Rayonier and PotlatchDeltic Announce $8.2 Billion Merger to Create Timber Products Powerhouse

Deal to Form Second-Largest U.S. Public Timber and Wood Company Amid Tariff Tailwinds and Industry Consolidation

Rayonier Inc. (NYSE: RYN) and PotlatchDeltic Corporation (Nasdaq: PCH) announced they have entered into a definitive all-stock merger of equals valued at approximately $8.2 billion, including $1.1 billion of net debt. The combined company will become the second-largest publicly traded timber and wood products enterprise in the United States, with roughly 4.2 million acres of timberland across 11 states and significant manufacturing and real estate operations.

Under the terms of the agreement, PotlatchDeltic shareholders will receive 1.7339 shares of Rayonier common stock for each PotlatchDeltic share — an implied value of $44.11 per share and an 8.25% premium to PotlatchDeltic’s October 10 closing price. Rayonier shareholders will own approximately 54% of the combined company, while PotlatchDeltic investors will hold 46%. The merger, unanimously approved by both boards, is expected to close in late Q1 or early Q2 2026.

The announcement coincided with the Trump administration’s implementation of 10% tariffs on imported timber and lumber — a policy shift expected to benefit U.S. producers. The companies cited improving long-term demand for housing and construction materials, despite recent headwinds from elevated mortgage rates and weaker housing activity.

“Combining two exceptional land resources companies creates enhanced value for our shareholders and other stakeholders,” said Mark McHugh, President and CEO of Rayonier, who will continue in that role post-merger. “Rayonier and PotlatchDeltic share a commitment to sustainability and a legacy of excellence in delivering land resources to their highest and best use.”

Eric Cremers, President and CEO of PotlatchDeltic, added, “This merger is a watershed moment for both companies.

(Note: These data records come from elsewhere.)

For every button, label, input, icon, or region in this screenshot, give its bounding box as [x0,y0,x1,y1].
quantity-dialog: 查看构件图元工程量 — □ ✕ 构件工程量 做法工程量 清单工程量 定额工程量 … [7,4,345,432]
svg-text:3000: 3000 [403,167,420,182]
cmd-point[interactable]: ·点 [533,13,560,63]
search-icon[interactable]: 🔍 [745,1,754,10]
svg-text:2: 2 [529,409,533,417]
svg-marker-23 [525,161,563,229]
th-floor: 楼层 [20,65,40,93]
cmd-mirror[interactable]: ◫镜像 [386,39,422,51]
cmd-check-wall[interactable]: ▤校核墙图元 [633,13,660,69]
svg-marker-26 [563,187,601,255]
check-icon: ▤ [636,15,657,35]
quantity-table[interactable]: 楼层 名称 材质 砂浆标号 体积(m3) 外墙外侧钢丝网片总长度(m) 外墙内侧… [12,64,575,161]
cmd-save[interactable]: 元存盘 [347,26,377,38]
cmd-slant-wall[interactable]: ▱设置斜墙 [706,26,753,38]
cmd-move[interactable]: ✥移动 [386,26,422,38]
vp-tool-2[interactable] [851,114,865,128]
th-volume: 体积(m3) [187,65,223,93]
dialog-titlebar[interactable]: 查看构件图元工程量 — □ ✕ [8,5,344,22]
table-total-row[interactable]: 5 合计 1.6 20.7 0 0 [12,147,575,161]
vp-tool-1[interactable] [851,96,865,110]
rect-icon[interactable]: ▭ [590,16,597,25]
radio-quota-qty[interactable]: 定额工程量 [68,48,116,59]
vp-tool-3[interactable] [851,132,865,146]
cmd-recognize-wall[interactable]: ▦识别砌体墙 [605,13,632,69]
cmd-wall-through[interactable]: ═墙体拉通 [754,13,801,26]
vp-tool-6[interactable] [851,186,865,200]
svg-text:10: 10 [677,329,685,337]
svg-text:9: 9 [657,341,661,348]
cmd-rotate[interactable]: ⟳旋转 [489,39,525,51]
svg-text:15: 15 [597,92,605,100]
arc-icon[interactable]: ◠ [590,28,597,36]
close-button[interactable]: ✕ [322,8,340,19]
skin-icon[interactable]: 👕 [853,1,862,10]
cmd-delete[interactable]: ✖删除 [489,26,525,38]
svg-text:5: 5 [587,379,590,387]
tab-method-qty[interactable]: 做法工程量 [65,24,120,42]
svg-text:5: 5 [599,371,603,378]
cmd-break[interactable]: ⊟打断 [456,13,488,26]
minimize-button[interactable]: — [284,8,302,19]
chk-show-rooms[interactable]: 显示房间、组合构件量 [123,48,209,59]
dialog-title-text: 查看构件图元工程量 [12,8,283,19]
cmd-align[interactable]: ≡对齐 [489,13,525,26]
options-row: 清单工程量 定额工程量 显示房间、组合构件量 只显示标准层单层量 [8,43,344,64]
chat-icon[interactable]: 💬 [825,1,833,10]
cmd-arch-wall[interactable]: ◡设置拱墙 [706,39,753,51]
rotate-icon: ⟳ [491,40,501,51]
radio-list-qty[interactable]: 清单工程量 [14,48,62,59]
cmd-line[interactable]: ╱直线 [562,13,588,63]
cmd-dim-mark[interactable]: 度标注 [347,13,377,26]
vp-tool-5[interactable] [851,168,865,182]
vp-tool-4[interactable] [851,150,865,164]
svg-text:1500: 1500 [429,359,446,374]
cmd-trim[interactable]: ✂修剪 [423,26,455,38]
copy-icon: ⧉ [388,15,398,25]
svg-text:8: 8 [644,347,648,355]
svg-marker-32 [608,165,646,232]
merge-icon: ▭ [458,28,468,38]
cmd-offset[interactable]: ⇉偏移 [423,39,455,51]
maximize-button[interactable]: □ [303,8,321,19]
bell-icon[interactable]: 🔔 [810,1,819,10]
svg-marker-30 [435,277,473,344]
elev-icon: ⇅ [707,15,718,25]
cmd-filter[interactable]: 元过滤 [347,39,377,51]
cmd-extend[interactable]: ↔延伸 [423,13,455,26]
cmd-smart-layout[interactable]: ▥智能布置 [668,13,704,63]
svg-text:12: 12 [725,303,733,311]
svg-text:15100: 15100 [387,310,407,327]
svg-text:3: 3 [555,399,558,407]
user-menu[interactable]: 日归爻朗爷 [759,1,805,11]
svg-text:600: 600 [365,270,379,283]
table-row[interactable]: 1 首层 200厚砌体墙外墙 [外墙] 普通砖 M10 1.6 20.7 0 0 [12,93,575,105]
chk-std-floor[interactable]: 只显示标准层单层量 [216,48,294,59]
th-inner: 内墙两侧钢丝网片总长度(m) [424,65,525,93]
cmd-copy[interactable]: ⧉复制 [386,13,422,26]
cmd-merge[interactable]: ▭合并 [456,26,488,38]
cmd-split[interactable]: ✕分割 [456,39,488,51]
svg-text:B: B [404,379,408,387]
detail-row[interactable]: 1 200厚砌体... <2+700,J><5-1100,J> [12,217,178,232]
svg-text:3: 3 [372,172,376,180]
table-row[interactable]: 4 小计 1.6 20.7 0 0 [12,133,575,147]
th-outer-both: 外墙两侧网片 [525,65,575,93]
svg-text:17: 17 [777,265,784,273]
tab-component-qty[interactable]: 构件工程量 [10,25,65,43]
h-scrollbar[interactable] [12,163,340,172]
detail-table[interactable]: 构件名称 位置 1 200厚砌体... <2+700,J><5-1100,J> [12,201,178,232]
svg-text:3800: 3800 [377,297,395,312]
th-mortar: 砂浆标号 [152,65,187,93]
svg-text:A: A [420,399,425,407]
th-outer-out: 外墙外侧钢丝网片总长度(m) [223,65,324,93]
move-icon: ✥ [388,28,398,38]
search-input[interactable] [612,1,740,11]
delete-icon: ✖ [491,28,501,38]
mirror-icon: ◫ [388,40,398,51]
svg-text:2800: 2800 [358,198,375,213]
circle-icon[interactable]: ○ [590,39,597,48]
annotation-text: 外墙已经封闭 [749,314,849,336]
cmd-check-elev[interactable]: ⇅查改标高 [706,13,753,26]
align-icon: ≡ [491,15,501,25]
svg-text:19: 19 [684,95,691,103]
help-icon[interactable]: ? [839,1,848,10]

Our complementary assets and shared vision will unlock opportunities to create significant strategic and financial benefits beyond what either could achieve independently.”

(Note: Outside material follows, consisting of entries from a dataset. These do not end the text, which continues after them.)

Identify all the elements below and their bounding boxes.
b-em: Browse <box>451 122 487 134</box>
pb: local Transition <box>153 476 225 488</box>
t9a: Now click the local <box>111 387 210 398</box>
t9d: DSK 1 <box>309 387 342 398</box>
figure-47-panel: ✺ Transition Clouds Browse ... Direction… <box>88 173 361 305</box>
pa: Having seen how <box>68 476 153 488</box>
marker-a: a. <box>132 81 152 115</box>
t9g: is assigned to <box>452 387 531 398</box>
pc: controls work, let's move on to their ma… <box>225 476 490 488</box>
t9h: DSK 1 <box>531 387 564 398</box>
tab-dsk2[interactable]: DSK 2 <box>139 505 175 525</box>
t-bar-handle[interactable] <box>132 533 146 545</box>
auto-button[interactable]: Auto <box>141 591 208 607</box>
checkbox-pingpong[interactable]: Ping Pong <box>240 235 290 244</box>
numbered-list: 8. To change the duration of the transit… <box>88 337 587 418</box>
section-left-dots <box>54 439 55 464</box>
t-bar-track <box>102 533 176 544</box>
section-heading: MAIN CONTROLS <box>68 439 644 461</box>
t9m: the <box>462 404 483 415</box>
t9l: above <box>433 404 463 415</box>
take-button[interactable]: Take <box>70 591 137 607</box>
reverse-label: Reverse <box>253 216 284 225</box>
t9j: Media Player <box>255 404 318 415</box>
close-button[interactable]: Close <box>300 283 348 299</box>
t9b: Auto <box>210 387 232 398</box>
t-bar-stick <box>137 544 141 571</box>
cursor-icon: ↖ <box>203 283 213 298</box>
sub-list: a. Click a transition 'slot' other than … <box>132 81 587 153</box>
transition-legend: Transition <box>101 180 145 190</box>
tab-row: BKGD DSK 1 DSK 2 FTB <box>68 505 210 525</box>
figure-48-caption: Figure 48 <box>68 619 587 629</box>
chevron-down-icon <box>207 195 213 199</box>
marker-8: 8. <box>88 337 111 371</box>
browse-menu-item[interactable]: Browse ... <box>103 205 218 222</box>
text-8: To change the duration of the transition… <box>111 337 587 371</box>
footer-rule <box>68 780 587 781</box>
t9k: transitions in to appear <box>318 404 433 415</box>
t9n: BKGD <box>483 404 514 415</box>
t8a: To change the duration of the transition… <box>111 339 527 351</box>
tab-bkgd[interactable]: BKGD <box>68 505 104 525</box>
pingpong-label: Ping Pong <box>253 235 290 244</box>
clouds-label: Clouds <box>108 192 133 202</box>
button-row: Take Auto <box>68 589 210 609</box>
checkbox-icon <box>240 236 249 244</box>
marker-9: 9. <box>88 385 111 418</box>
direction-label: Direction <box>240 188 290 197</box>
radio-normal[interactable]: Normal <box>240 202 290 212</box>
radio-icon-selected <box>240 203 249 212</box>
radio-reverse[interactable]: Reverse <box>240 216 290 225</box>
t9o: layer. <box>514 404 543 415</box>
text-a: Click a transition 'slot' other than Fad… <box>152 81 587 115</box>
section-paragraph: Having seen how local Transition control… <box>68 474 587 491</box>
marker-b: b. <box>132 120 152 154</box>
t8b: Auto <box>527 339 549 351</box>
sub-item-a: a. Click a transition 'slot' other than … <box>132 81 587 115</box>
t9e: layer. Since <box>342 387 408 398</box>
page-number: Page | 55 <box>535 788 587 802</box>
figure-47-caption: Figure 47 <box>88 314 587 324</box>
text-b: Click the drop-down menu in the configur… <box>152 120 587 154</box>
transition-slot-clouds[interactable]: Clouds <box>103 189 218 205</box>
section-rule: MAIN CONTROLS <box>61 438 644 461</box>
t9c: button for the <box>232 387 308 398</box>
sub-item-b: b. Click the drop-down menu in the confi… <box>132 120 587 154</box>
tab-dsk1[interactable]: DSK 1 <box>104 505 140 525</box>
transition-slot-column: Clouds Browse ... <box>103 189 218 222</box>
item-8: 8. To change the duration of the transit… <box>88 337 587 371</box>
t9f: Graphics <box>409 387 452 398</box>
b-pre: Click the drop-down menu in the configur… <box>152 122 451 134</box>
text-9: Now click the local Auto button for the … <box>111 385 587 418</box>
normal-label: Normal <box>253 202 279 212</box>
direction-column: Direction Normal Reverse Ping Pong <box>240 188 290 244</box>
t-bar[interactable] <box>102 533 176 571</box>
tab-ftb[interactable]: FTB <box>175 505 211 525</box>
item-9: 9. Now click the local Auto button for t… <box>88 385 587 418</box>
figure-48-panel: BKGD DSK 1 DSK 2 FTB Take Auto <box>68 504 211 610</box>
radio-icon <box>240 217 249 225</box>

The combined company will operate under a new name to be announced prior to closing. It will have an estimated pro forma equity market capitalization of $7.1 billion and be positioned to capitalize on multiple growth avenues — from timber harvesting and lumber manufacturing to higher-and-better-use (HBU) real estate development and natural climate solutions.

Operationally, the merger brings together approximately 3.2 million acres of timberland in the U.S. South and 931,000 acres in the Pacific Northwest. The company will operate seven wood products facilities, including six lumber mills with annual capacity of 1.2 billion board feet and one plywood mill producing 150 million square feet. It also expects to realize $40 million in annual run-rate synergies within two years of closing, driven by overhead and operational efficiencies.

In addition to its timber and manufacturing assets, the combined company will have an established real estate development platform with ongoing projects in Arkansas, Florida, and Georgia. Both firms highlighted strong prospects in land-based and natural climate solutions, including solar, carbon capture, and voluntary carbon markets.

Financially, the new company will have a pro forma net debt-to-EBITDA ratio of roughly 2.5x and maintain investment-grade credit ratings. It plans to sustain regular dividend payments through completion of the merger and target long-term dividend growth as synergies are realized.

Upon closing, the leadership team will draw from both organizations. McHugh will serve as President and CEO, with Wayne Wasechek (PotlatchDeltic) as CFO, Rhett Rogers (Rayonier) as EVP of Land Resources, and Ashlee Cribb (PotlatchDeltic) as EVP of Wood Products. Cremers will become Executive Chair of the Board for 24 months following the merger, with board representation split evenly between both companies.